Chicken MDM stands for “Mechanically Deboned Meat.” It is a type of poultry meat product that is produced using a mechanical process to separate the remaining meat from the bones and carcass after the primary cuts (such as breasts, thighs, and wings) have been removed.
The process of obtaining MDM involves passing the chicken carcass through machines that scrape and press the remaining meat from the bones, cartilage, and connective tissues. The resulting product is a fine, paste-like substance that contains a mixture of meat, some bone particles, and collagen.
MDM is commonly used in the food industry as an ingredient in various processed meat products, such as sausages, nuggets, patties, and canned products.
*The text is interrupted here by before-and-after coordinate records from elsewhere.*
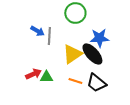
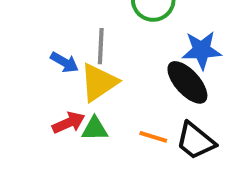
blue arrow: (37, 31) -> (64, 62), moved
yellow triangle: (72, 54) -> (99, 82), moved

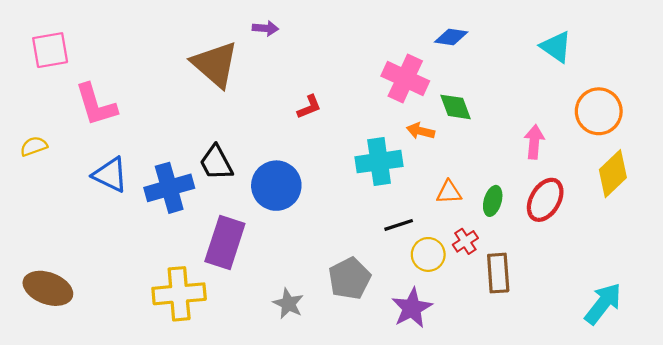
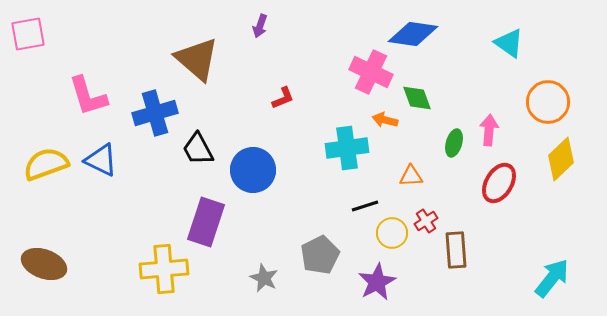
purple arrow: (265, 28) -> (260, 26), moved, turned 105
blue diamond: (451, 37) -> (413, 34), size x1.6
pink square: (50, 50) -> (28, 34), moved
yellow semicircle: (34, 146) -> (46, 164), moved, size x1.8
blue cross: (169, 188) -> (155, 113), moved
green ellipse: (493, 201) -> (454, 143), moved

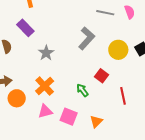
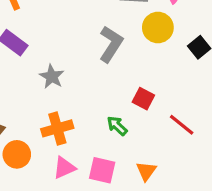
yellow circle: (118, 50) -> (158, 27), moved
orange cross: (45, 86) -> (57, 128), turned 36
red line: (123, 96) -> (182, 125), turned -30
It is particularly useful for its ability to improve the texture, juiciness, and binding properties of processed meats. Because MDM includes some bone material and connective tissues, it has a higher collagen content, which helps enhance the overall moisture and gelatinous characteristics of the final product.
While MDM serves a valuable purpose in the food industry for its functionality and cost-effectiveness, it’s essential to understand that it is not a whole-cut meat product. Due to the mechanical process used, MDM may have a different appearance and texture compared to intact chicken meat.
For consumers who prefer whole-cut chicken meat, it’s important to check the product label and choose items that explicitly state they contain “100% chicken breast” or “100% chicken meat” if they wish to avoid MDM or other mechanically separated meat products.
As with any processed food, moderation is key, and it’s always a good idea to choose a balanced diet that includes a variety of whole foods, including fresh cuts of poultry and other meats, along with fruits, vegetables, and whole grains.